In the copy you make, include no pictures, and transcribe every record exactly.

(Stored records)
* * *
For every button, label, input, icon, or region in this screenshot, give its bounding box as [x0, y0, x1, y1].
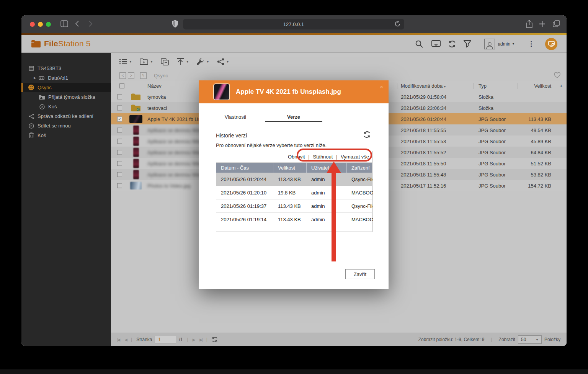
file-toolbar: ▼ ▼ ▼ ▼: [111, 53, 567, 70]
file-modified: 2021/05/18 11:55:53: [401, 138, 446, 144]
annotation-arrow-head: [327, 162, 341, 173]
row-checkbox[interactable]: [117, 183, 122, 188]
user-avatar[interactable]: [484, 39, 495, 49]
version-row[interactable]: 2021/05/26 01:20:10 19.8 KB admin MACBOO…: [216, 186, 372, 199]
row-checkbox[interactable]: [117, 161, 122, 166]
file-type: JPG Soubor: [479, 138, 506, 144]
sidebar-item-share-links[interactable]: Správa odkazů ke sdílení: [21, 111, 111, 121]
version-datetime: 2021/05/26 01:20:10: [216, 190, 273, 196]
file-type: JPG Soubor: [479, 116, 506, 122]
expand-arrow-icon[interactable]: ▶: [34, 76, 36, 80]
share-nodes-icon[interactable]: [217, 58, 224, 65]
search-icon[interactable]: [415, 40, 423, 48]
first-page-icon[interactable]: |◀: [117, 338, 119, 342]
new-tab-icon[interactable]: [539, 21, 545, 27]
page-size-select[interactable]: 50▼: [518, 335, 542, 344]
qts-desktop-icon[interactable]: [545, 38, 557, 50]
forward-icon[interactable]: [88, 21, 93, 27]
zoom-window-button[interactable]: [46, 22, 51, 27]
close-icon[interactable]: ×: [380, 83, 383, 90]
row-checkbox[interactable]: [117, 172, 122, 177]
user-menu-caret-icon[interactable]: ▼: [512, 42, 515, 46]
page-label: Stránka: [136, 337, 152, 342]
file-modified: 2021/05/18 11:55:55: [401, 127, 446, 133]
copy-move-icon[interactable]: [161, 58, 169, 65]
column-header-type[interactable]: Typ: [479, 83, 487, 89]
row-checkbox[interactable]: [117, 150, 122, 155]
reload-icon[interactable]: [395, 21, 400, 27]
version-row[interactable]: 2021/05/26 01:19:14 113.43 KB admin MACB…: [216, 213, 372, 226]
app-title: FileStation 5: [44, 39, 91, 48]
privacy-shield-icon[interactable]: [172, 20, 178, 28]
page-number-input[interactable]: 1: [155, 336, 176, 343]
next-page-icon[interactable]: ▶: [193, 338, 195, 342]
add-column-button[interactable]: +: [560, 83, 563, 89]
image-thumbnail: [129, 182, 142, 189]
tab-properties[interactable]: Vlastnosti: [225, 114, 246, 120]
versions-refresh-icon[interactable]: [363, 131, 371, 138]
sidebar-item-team-folder[interactable]: Přijatá týmová složka: [21, 92, 111, 102]
go-up-icon[interactable]: ↰: [140, 72, 147, 79]
image-thumbnail: [129, 126, 142, 135]
row-checkbox[interactable]: [117, 139, 122, 144]
desktop-edge: [0, 369, 588, 374]
file-modified: 2021/05/18 23:06:34: [401, 105, 446, 111]
share-icon[interactable]: [526, 20, 532, 28]
view-mode-icon[interactable]: [119, 59, 127, 65]
version-table-header: Datum - Čas Velikost Uživatel Zařízení: [216, 163, 372, 173]
upload-icon[interactable]: [176, 58, 184, 65]
upload-caret-icon[interactable]: ▼: [186, 60, 189, 64]
tools-icon[interactable]: [197, 58, 204, 65]
tools-caret-icon[interactable]: ▼: [206, 60, 209, 64]
status-bar: |◀ ◀ | Stránka 1 /1 | ▶ ▶| | Zobrazit po…: [111, 333, 567, 346]
row-checkbox[interactable]: [117, 127, 122, 132]
close-dialog-button[interactable]: Zavřít: [345, 269, 375, 279]
share-caret-icon[interactable]: ▼: [226, 60, 229, 64]
file-size: 154.72 KB: [519, 183, 551, 188]
recycle-icon: [39, 104, 45, 109]
row-checkbox-checked[interactable]: ✓: [117, 116, 122, 121]
close-window-button[interactable]: [30, 22, 35, 27]
tab-versions[interactable]: Verze: [287, 114, 300, 120]
minimize-window-button[interactable]: [38, 22, 43, 27]
folder-logo-icon: [31, 40, 41, 47]
back-icon[interactable]: [75, 21, 79, 27]
browser-sidebar-icon[interactable]: [60, 20, 68, 27]
create-folder-caret-icon[interactable]: ▼: [150, 60, 153, 64]
remote-display-icon[interactable]: [431, 40, 441, 47]
sidebar-item-label: Správa odkazů ke sdílení: [38, 113, 93, 119]
breadcrumb[interactable]: Qsync: [154, 73, 168, 78]
sidebar-item-nas[interactable]: TS453BT3: [21, 64, 111, 73]
tab-overview-icon[interactable]: [553, 20, 560, 27]
version-row-selected[interactable]: 2021/05/26 01:20:44 113.43 KB admin Qsyn…: [216, 173, 372, 186]
list-refresh-icon[interactable]: [212, 336, 218, 343]
column-header-size[interactable]: Velikost: [519, 83, 551, 89]
row-checkbox[interactable]: [117, 105, 122, 110]
view-mode-caret-icon[interactable]: ▼: [129, 60, 132, 64]
more-options-icon[interactable]: ⋮: [528, 41, 534, 47]
address-bar[interactable]: 127.0.0.1: [183, 19, 404, 29]
sidebar-item-qsync[interactable]: Qsync: [21, 83, 111, 92]
refresh-icon[interactable]: [448, 40, 456, 48]
sidebar-item-qsync-recycle[interactable]: Koš: [21, 102, 111, 111]
last-page-icon[interactable]: ▶|: [199, 338, 202, 342]
create-folder-icon[interactable]: [140, 58, 148, 65]
history-forward-icon[interactable]: >: [128, 72, 134, 79]
user-menu[interactable]: admin: [498, 41, 510, 47]
select-all-checkbox[interactable]: [119, 83, 124, 88]
version-row[interactable]: 2021/05/26 01:19:37 113.43 KB admin Qsyn…: [216, 199, 372, 213]
column-header-modified[interactable]: Modifikovaná doba ▾: [401, 83, 446, 89]
favorite-icon[interactable]: [554, 72, 560, 78]
file-size: 53.82 KB: [519, 171, 551, 177]
column-header-name[interactable]: Název: [147, 83, 162, 89]
nas-icon: [28, 66, 34, 71]
filter-icon[interactable]: [464, 40, 471, 47]
image-thumbnail: [129, 170, 142, 179]
history-back-icon[interactable]: <: [119, 72, 126, 79]
filestation-logo: FileStation 5: [21, 39, 91, 48]
prev-page-icon[interactable]: ◀: [124, 338, 127, 342]
sidebar-item-datavol1[interactable]: ▶ DataVol1: [21, 73, 111, 83]
sidebar-item-trash[interactable]: Koš: [21, 131, 111, 140]
row-checkbox[interactable]: [117, 94, 122, 99]
sidebar-item-shared-with-me[interactable]: Sdílet se mnou: [21, 121, 111, 131]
* * *
RESPONSE:
For every button, label, input, icon, or region in this screenshot, give its bounding box as [x0, y0, x1, y1].
file-toolbar: ▼ ▼ ▼ ▼: [111, 53, 567, 70]
file-modified: 2021/05/18 11:55:53: [401, 138, 446, 144]
annotation-arrow-head: [327, 162, 341, 173]
row-checkbox[interactable]: [117, 183, 122, 188]
user-avatar[interactable]: [484, 39, 495, 49]
version-row[interactable]: 2021/05/26 01:20:10 19.8 KB admin MACBOO…: [216, 186, 372, 199]
row-checkbox[interactable]: [117, 161, 122, 166]
file-type: JPG Soubor: [479, 138, 506, 144]
sidebar-item-share-links[interactable]: Správa odkazů ke sdílení: [21, 111, 111, 121]
version-datetime: 2021/05/26 01:20:10: [216, 190, 273, 196]
file-type: JPG Soubor: [479, 116, 506, 122]
expand-arrow-icon[interactable]: ▶: [34, 76, 36, 80]
share-nodes-icon[interactable]: [217, 58, 224, 65]
search-icon[interactable]: [415, 40, 423, 48]
first-page-icon[interactable]: |◀: [117, 338, 119, 342]
new-tab-icon[interactable]: [539, 21, 545, 27]
page-size-select[interactable]: 50▼: [518, 335, 542, 344]
qts-desktop-icon[interactable]: [545, 38, 557, 50]
forward-icon[interactable]: [88, 21, 93, 27]
zoom-window-button[interactable]: [46, 22, 51, 27]
close-icon[interactable]: ×: [380, 83, 383, 90]
row-checkbox[interactable]: [117, 172, 122, 177]
user-menu-caret-icon[interactable]: ▼: [512, 42, 515, 46]
page-label: Stránka: [136, 337, 152, 342]
file-modified: 2021/05/18 11:55:55: [401, 127, 446, 133]
copy-move-icon[interactable]: [161, 58, 169, 65]
column-header-type[interactable]: Typ: [479, 83, 487, 89]
row-checkbox[interactable]: [117, 150, 122, 155]
reload-icon[interactable]: [395, 21, 400, 27]
version-row[interactable]: 2021/05/26 01:19:14 113.43 KB admin MACB…: [216, 213, 372, 226]
app-title: FileStation 5: [44, 39, 91, 48]
privacy-shield-icon[interactable]: [172, 20, 178, 28]
page-number-input[interactable]: 1: [155, 336, 176, 343]
next-page-icon[interactable]: ▶: [193, 338, 195, 342]
add-column-button[interactable]: +: [560, 83, 563, 89]
image-thumbnail: [129, 182, 142, 189]
tab-properties[interactable]: Vlastnosti: [225, 114, 246, 120]
versions-refresh-icon[interactable]: [363, 131, 371, 138]
sidebar-item-team-folder[interactable]: Přijatá týmová složka: [21, 92, 111, 102]
go-up-icon[interactable]: ↰: [140, 72, 147, 79]
image-thumbnail: [129, 126, 142, 135]
row-checkbox[interactable]: [117, 139, 122, 144]
desktop-edge: [0, 369, 588, 374]
file-modified: 2021/05/18 23:06:34: [401, 105, 446, 111]
share-icon[interactable]: [526, 20, 532, 28]
view-mode-icon[interactable]: [119, 59, 127, 65]
version-table-header: Datum - Čas Velikost Uživatel Zařízení: [216, 163, 372, 173]
upload-icon[interactable]: [176, 58, 184, 65]
upload-caret-icon[interactable]: ▼: [186, 60, 189, 64]
tools-icon[interactable]: [197, 58, 204, 65]
tools-caret-icon[interactable]: ▼: [206, 60, 209, 64]
status-bar: |◀ ◀ | Stránka 1 /1 | ▶ ▶| | Zobrazit po…: [111, 333, 567, 346]
row-checkbox[interactable]: [117, 127, 122, 132]
close-dialog-button[interactable]: Zavřít: [345, 269, 375, 279]
share-caret-icon[interactable]: ▼: [226, 60, 229, 64]
file-size: 154.72 KB: [519, 183, 551, 188]
recycle-icon: [39, 104, 45, 109]
row-checkbox-checked[interactable]: ✓: [117, 116, 122, 121]
close-window-button[interactable]: [30, 22, 35, 27]
tab-versions[interactable]: Verze: [287, 114, 300, 120]
minimize-window-button[interactable]: [38, 22, 43, 27]
folder-logo-icon: [31, 40, 41, 47]
back-icon[interactable]: [75, 21, 79, 27]
browser-sidebar-icon[interactable]: [60, 20, 68, 27]
create-folder-caret-icon[interactable]: ▼: [150, 60, 153, 64]
remote-display-icon[interactable]: [431, 40, 441, 47]
sidebar-item-label: Správa odkazů ke sdílení: [38, 113, 93, 119]
breadcrumb[interactable]: Qsync: [154, 73, 168, 78]
sidebar-item-nas[interactable]: TS453BT3: [21, 64, 111, 73]
tab-overview-icon[interactable]: [553, 20, 560, 27]
version-row-selected[interactable]: 2021/05/26 01:20:44 113.43 KB admin Qsyn…: [216, 173, 372, 186]
list-refresh-icon[interactable]: [212, 336, 218, 343]
column-header-size[interactable]: Velikost: [519, 83, 551, 89]
row-checkbox[interactable]: [117, 105, 122, 110]
view-mode-caret-icon[interactable]: ▼: [129, 60, 132, 64]
more-options-icon[interactable]: ⋮: [528, 41, 534, 47]
address-bar[interactable]: 127.0.0.1: [183, 19, 404, 29]
sidebar-item-qsync[interactable]: Qsync: [21, 83, 111, 92]
refresh-icon[interactable]: [448, 40, 456, 48]
sidebar-item-qsync-recycle[interactable]: Koš: [21, 102, 111, 111]
last-page-icon[interactable]: ▶|: [199, 338, 202, 342]
create-folder-icon[interactable]: [140, 58, 148, 65]
history-forward-icon[interactable]: >: [128, 72, 134, 79]
user-menu[interactable]: admin: [498, 41, 510, 47]
select-all-checkbox[interactable]: [119, 83, 124, 88]
version-row[interactable]: 2021/05/26 01:19:37 113.43 KB admin Qsyn…: [216, 199, 372, 213]
column-header-modified[interactable]: Modifikovaná doba ▾: [401, 83, 446, 89]
favorite-icon[interactable]: [554, 72, 560, 78]
file-size: 53.82 KB: [519, 171, 551, 177]
column-header-name[interactable]: Název: [147, 83, 162, 89]
nas-icon: [28, 66, 34, 71]
filter-icon[interactable]: [464, 40, 471, 47]
image-thumbnail: [129, 170, 142, 179]
history-back-icon[interactable]: <: [119, 72, 126, 79]
filestation-logo: FileStation 5: [21, 39, 91, 48]
prev-page-icon[interactable]: ◀: [124, 338, 127, 342]
sidebar-item-datavol1[interactable]: ▶ DataVol1: [21, 73, 111, 83]
sidebar-item-trash[interactable]: Koš: [21, 131, 111, 140]
row-checkbox[interactable]: [117, 94, 122, 99]
sidebar-item-shared-with-me[interactable]: Sdílet se mnou: [21, 121, 111, 131]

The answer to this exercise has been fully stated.